Dr. Lewis J. Rubin, head of the Division of Pulmonary and Critical Medicine at the University of Maryland Medical System, testified about Wilson’s exposure to asbestos while working at ABL. Dr. Rubin testified that each and every exposure to asbestos that Wilson had during that period contributed to his mesothelioma. Dr. Rubin stated, to a reasonable degree of medical certainty, that any industrial or occupational exposure to respirable asbestos dust would be a contributing factor to the development of the disease. Additionally, Dr. Jerrold Abraham, pathologist at the State University of New York in Syracuse, testified that all of Wilson’s exposures, while working at ABL, would be substantial contributing factors to the development of his mesothelioma. Applying the Balbos factors discussed supra, we hold that the evidence presented at trial supports the jury’s finding that Wilson’s exposure to AC & S products was a substantial cause of his mesothelioma.
3. PH’s Substantial Factor Causation
As stated supra, “[t]he causation question here is whether the evidence and inferences most favorable to [Ms. *654Payne and Ms. Hess] support a finding that exposure to [PH’s] products was a substantial factor in the death of [Payne].” Balbos, 326 Md. at 210, 604 A.2d 445. PH and JM products were at Fairfield the entire time that Payne worked there as an electrician. Additionally, Mr. Liphard, Payne’s coworker, testified that Payne usually worked in the engine rooms where he was exposed to asbestos dust that was “always coming ... like snow.” Mr. Liphard stated that, in the engine rooms, he and Payne were always exposed to the products used by the insulators, including PH and JM products. Payne regularly worked in the proximity of insulators who caused “asbestos snow storms” using PH and JM asbestos products.
The medical testimony of Dr. Gabrielson, discussed supra, was also presented in the Payne case. Dr. Gabrielson testified, to a reasonable degree of medical certainty, that Payne’s “exposure to any of that dust or all of the dust containing asbestos from the cement products would have contributed to the development of the mesothelioma.” Applying the Balbos factors discussed supra, we hold that the evidence presented at trial could support the jury’s finding that Payne’s exposure to PH’s products was a substantial cause of his mesothelioma.
III. CONCLUSION
To summarize our holdings:
I. A motion for judgment on the issue of punitive damages in a products liability case must be denied if the plaintiff has established, by clear and convincing evidence, actual malice as set forth by the Court of Appeals in Owens-Illinois, Inc. v. Zenobia. In the case sub judice, the trial court did not err in denying AC & S’s motion for judgment on the issue of punitive damages in the Asner and Wilson cases and the trial court did not err in denying PH’s motion for judgment on the issue of punitive damages in the Asner, Wilson, and Payne cases.
II. Because it was not relevant, the trial court did not err in granting appellees’ motion to exclude evidence of TLVs.

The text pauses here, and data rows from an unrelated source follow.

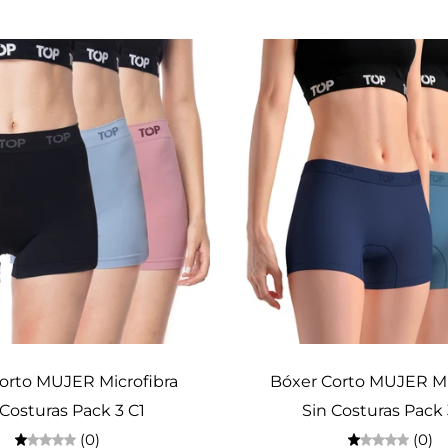
Elige opciones
Elige opciones
orto MUJER Microfibra
Bóxer Corto MUJER Mi
 Costuras Pack 3 C1
Sin Costuras Pack 
(0)
(0)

*655III. The death of an injured spouse does not abate the cause of action for loss of consortium. Therefore both loss of consortium damages and solatium damages may be recovered respectively by the personal representative and the surviving spouse.
IV. The trial court correctly excluded evidence of the decedent’s exposures to the asbestos products of non-parties.
V. The three invoices that appellants attempted to introduce at trial regarding sales of JM products were properly excluded as irrelevant.
VI. There was sufficient evidence for the jury to find that Wilson’s exposure to AC & S products was a substantial cause of his death and that Payne’s exposure to PH products was a substantial cause of his death.
JUDGMENT OF THE CIRCUIT COURT FOR BALTIMORE CITY AFFIRMED; COSTS TO BE PAID BY APPELLANTS.